Thermoformers in Europe are hoping the Society of Plastics Engineers can help them overcome some traditional constraints of doing business there.
While Western Europe has a greater population density than North America, processors typically receive contracts for far smaller volumes than their U.S., Canadian and Mexican counterparts. A fragmented business market also has contributed to a fragmented technology base, despite moves toward a more open economy through the European Union.
Through SPE's European Thermoforming Division, businesses are working to break down some of those barriers, said Cor G.M. Janssen, division treasurer and project coordinator for Nelipak BV of Venray, the Netherlands.

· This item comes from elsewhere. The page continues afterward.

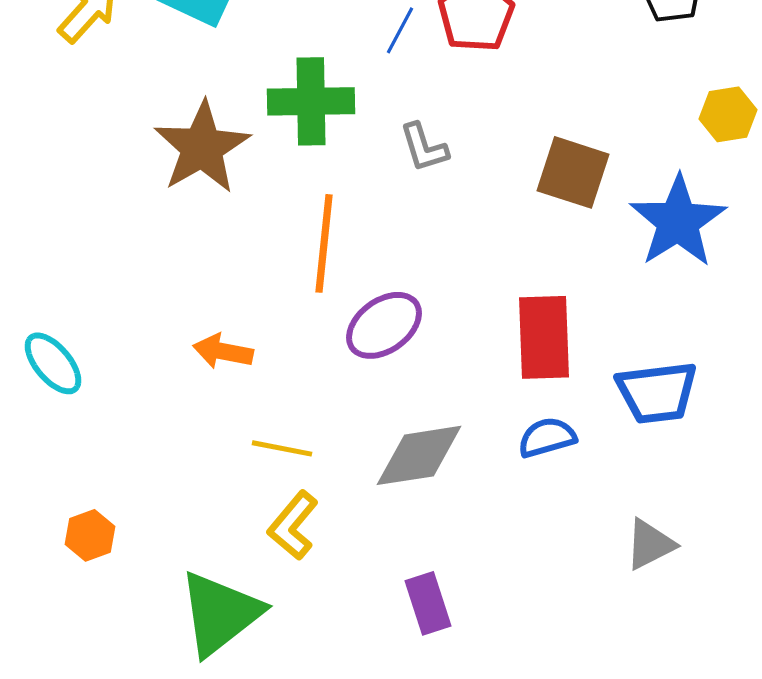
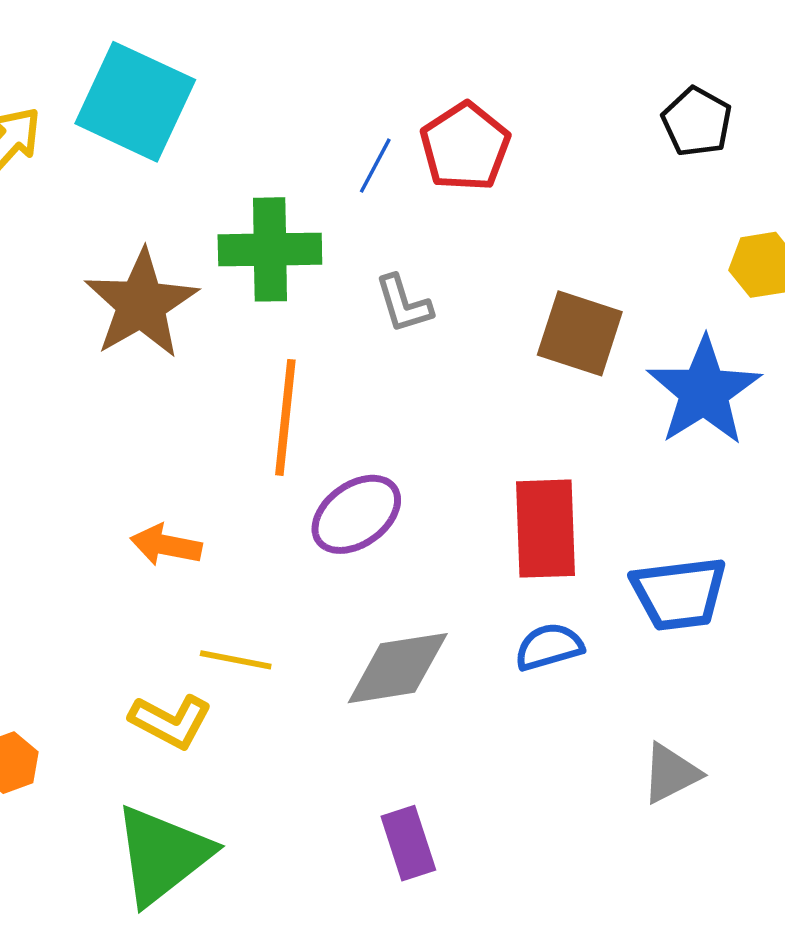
yellow L-shape: (293, 525) -> (171, 721), moved, turned -102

``We should learn from each other to improve the entire thermoforming industry,'' Janssen said at SPE's annual thermoforming conference, held Sept. 15-17 in Nashville. ``You have to challenge each other.''
The European unit is a relative newcomer for SPE, founded by international competitors anxious to bring to Europe the industrial cohesiveness they spied during trade shows in North America.
The organization formed in the late 1990s, driven by concerns among thermoformers in Europe that they could miss out on potential business if they failed to work together, Janssen said.
While North American processors often receive orders for 1 million or more parts, European firms typically see demand for runs of 100,000-200,000. In Europe the industry has grown to serve regional, rather than international markets.
The European division hosted a small, trial conference in 1997 to weigh the interest in an international trade group for thermoforming there, and saw enough to encourage a series of meetings, now held every other year.
This year's show in Zurich, Switzerland, had 260 representatives from throughout Europe.